EFFECT OF SPERMININE AND ITS COMBINATION WITH SPERMINOXIDASE INHIBITORS ON THE PROFILE OF POLYAMINE AND SURVIVAL OF HUMAN PROSTATE CANCER CELLS

Abstract

Summary. Aim: to investigate the effect of spermine (Spn) and spermine oxidase inhibitors (SMO) and their effect in combination on the polyamine profile in human PCa cell lines and to compare the nature of polyamine changes with tumor cell viability.

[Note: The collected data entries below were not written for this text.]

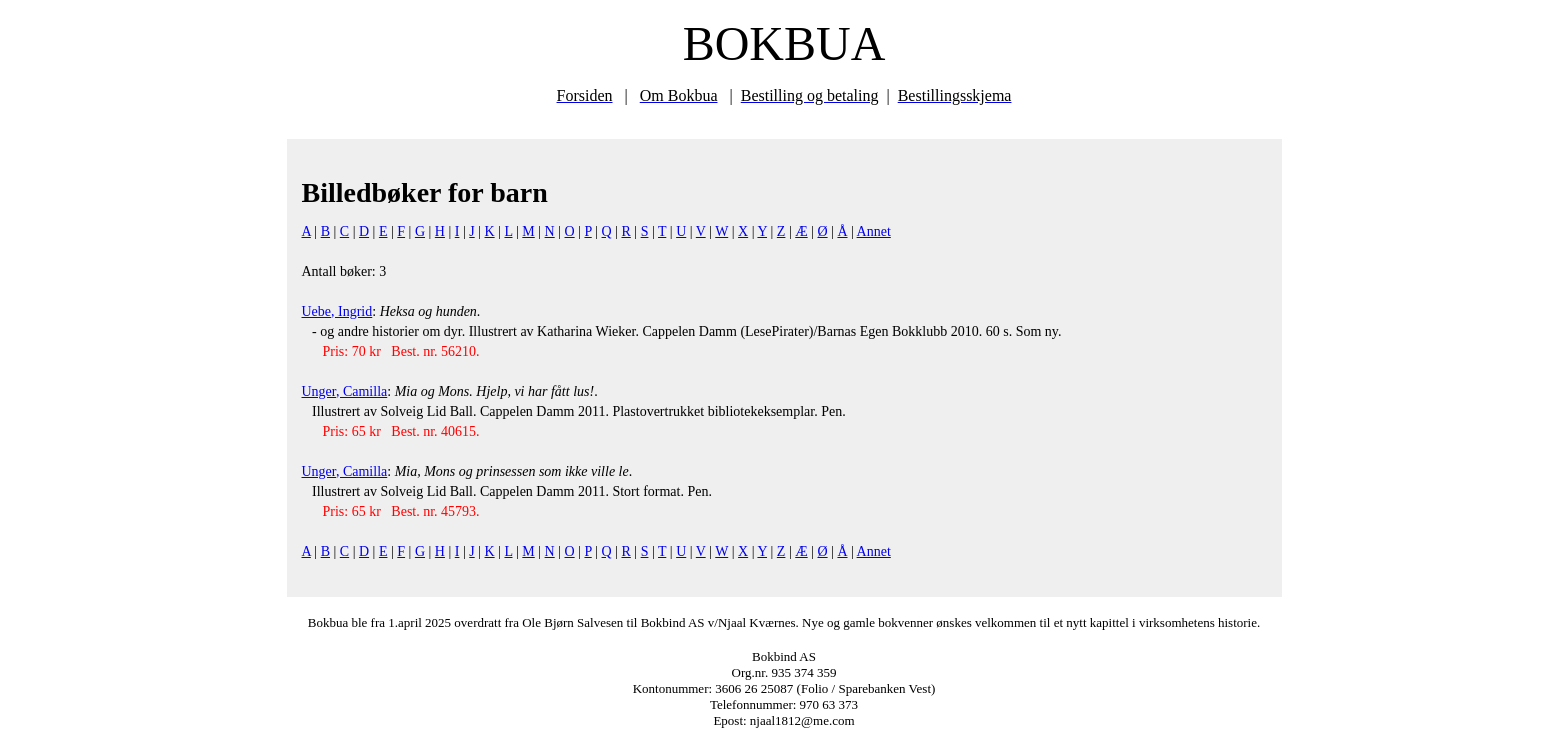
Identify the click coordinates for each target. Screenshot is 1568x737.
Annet (874, 231)
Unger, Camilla (345, 391)
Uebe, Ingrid (337, 311)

Object and methods: the study was performed on cell cultures of hormone-sensitive (LNCaP) and hormone-resistant (DU-145) cell lines. The profile of polyamines in tumor cells and the activities of spermine oxidase and polyamine oxidase (PAO) were determined by high-performance liquid chromatography. Results: the addition of Spn to the culture medium causes a significant accumulation of this polyamine in cells, a decrease in putrescine (Put) and spermidine (Spd). The use of SMO inhibitors (chlorhexidine and MDL-72527) is accompanied by a decrease in Spd levels and accumulation of acetylated spermidine (AcSpd). The use of Spn leads to a decrease in the proliferation rate — the molar ratio of spermidine/spermine (Spd/Spn). Particularly low values of the Spd/Spn ratio were observed when spermine was used in combination with SMO inhibitors. When Spn was used in combination with SMO inhibitors, the lowest cell viability rates were also observed, indicating a more effective inhibition of cell growth with the combined use of these factors compared to their use separately, even in significantly higher concentrations. The use of chlorhexidine and chlorhexidine together with spermine led to a decrease in the activity of SMO and PAO. Conclusions: the use of spermine and spermine in combination with SMO inhibitors leads to changes in the polyamine profile in tumor cells characteristic of growth inhibition (decrease in Spd, Put and increase in Spn) and a decrease in the molar ratio Spd/Spn. These changes are accompanied by a decrease in the survival of cells of hormone-sensitive (LNCaP) and hormone-resistant (DU-145) human prostate cancer lines. The obtained results show the prospects for further study of spermine and its combination with SMO inhibitors as potential agents for the treatment of prostate cancer.